Керри пожала плечами:
– Ну, это в зависимости от ситуации и его настроения. Уж что-что, а завести ребят Конрад умел. И отлично чувствовал, в чем слабость того или другого человека. На одних уроках он мог вести себя отлично, а на других – мутить воду. Сперва-то мы с ним поладили. Ему очень хотелось участвовать в школьном спектакле. Всем третьеклассникам этого хотелось. Это означало, что у тебя всегда найдется отговорка, если ты, скажем, не выполнишь домашнее задание. Скажешь, что долго репетировали, и все. В тот год мы ставили «Отелло». Это был наш первый спектакль на сцене Маленького Театра. Доминику досталась главная роль, и Конраду, естественно, это не понравилось.
Я попыталась представить себе, как Доминик выходит на сцену, а перед ним в зале одни белые лица.
Видимо, выражение лица у меня сильно изменилось, и Керри моментально это заметила.

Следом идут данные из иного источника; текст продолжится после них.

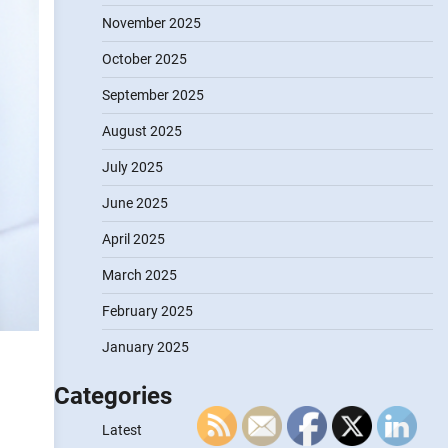
November 2025
October 2025
September 2025
August 2025
July 2025
June 2025
April 2025
March 2025
February 2025
January 2025
Categories
g
Latest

– Я вас понимаю. Он был единственным чернокожим мальчиком во всех третьих классах, и хотя бы поэтому я была просто обязана как-то его выделить. Вспомните, ведь это был 1971 год. Так что выбор мой сочли весьма радикальным. Но если бы я не выбрала Доминика, то роль Отелло досталась бы Конраду, которому пришлось бы выкрасить лицо черной краской или черную маску надеть.
И тут я вспомнила голос Конрада, произносящий: Да пошла она в жопу со своим спектаклем! Имел я ее вместе с ее чертовой пьесой!

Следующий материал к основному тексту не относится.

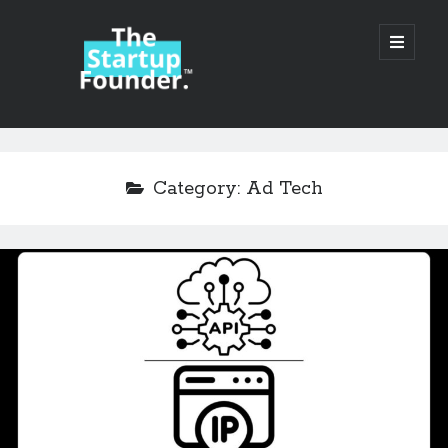
TheStartupFounder.com
open
primary
menu
Sidebar
Search
Search
Category:
Ad Tech
Categories
Ad Tech
Alcohol
API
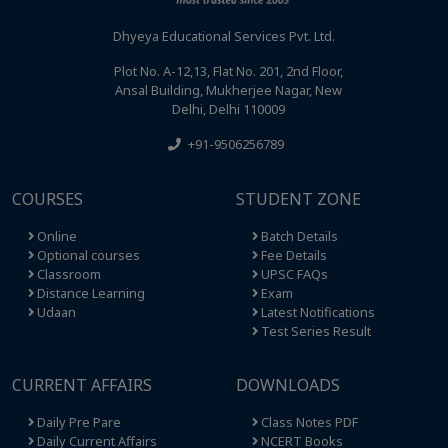
Dhyeya Educational Services Pvt. Ltd.
Plot No. A-12,13, Flat No. 201, 2nd Floor,
Ansal Building, Mukherjee Nagar, New
Delhi, Delhi 110009
+91-9506256789
COURSES
STUDENT ZONE
Online
Batch Details
Optional courses
Fee Details
Classroom
UPSC FAQs
Distance Learning
Exam
Udaan
Latest Notifications
Test Series Result
CURRENT AFFAIRS
DOWNLOADS
Daily Pre Pare
Class Notes PDF
Daily Current Affairs
NCERT Books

А по-моему, ты и сам был бы не прочь.
Так и все вы были бы не прочь, так ведь?
– И что же тогда случилось? – спросила я.
Керри удивленно на меня посмотрела:
– Да ничего! Я сказала Конраду, что мне очень нужно, чтобы он помог нам с освещением. Он ведь был о себе слишком высокого мнения, чтобы согласиться на какую-то роль второго плана, а мне в любом случае хотелось дать Доминику возможность предстать во всем блеске своего таланта. Он ведь в школе был новичком, а новичкам всегда очень трудно завести друзей. Возможно, именно поэтому он и сблизился с таким маленьким негодяем, как Конрад. Впрочем, у Доминика имелись и другие проблемы…

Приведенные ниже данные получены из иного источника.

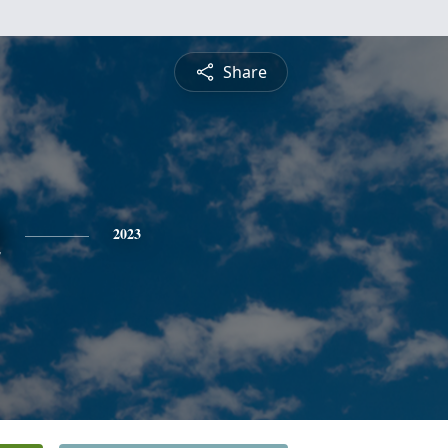
Share
n
2023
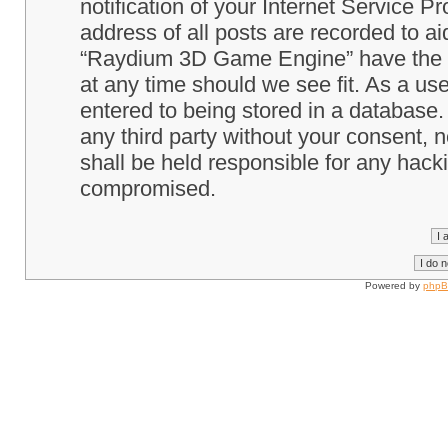
notification of your Internet Service P
address of all posts are recorded to ai
“Raydium 3D Game Engine” have the ri
at any time should we see fit. As a us
entered to being stored in a database. 
any third party without your consent
shall be held responsible for any hack
compromised.
Powered by
php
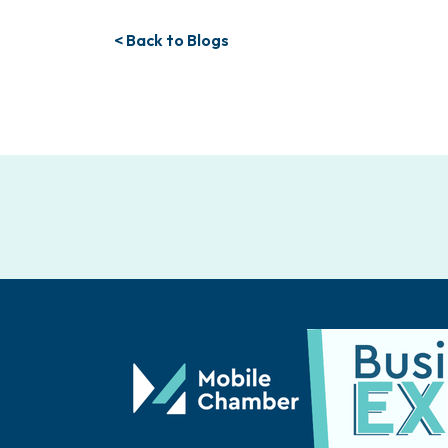
< Back to Blogs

А я снова вспомнила, с каким ожесточением Доминик всегда отзывался об этой школе. Наверное, это и впрямь было страшно тяжело – оказаться чуть ли не единственным чернокожим, да еще и из рабочей семьи, именно здесь, в этой привилегированной школе, где подавляющее большинство учеников были из богатых белых семей. Ничего удивительного, что ему ненавистны были даже воспоминания о том периоде своей жизни. И я впервые после устроенного Домиником празднества задумалась: а смогу ли я отпустить свое прошлое? Смогу ли просто подвести черту под историей с Конрадом и двинуться дальше – в будущее, с Домиником?
Но ведь Доминик мне солгал. Сказал, что даже знаком с Конрадом не был. Сказал, что проучился в «Короле Генрихе» всего два триместра, а на самом деле – целый год. Он позволял мне рассказывать ему о моем прошлом, но ни разу меня не поправил, ни разу не попытался объяснить мне, что я не должна считать себя ни плохой, ни ущербной. Неужели он что-то знал о гибели Конрада? Неужели ему нравилось, что я считаю себя испорченной и во всем виноватой? А если это действительно так, то не потому ли, что ему было известно все, что на самом деле со мной случилось?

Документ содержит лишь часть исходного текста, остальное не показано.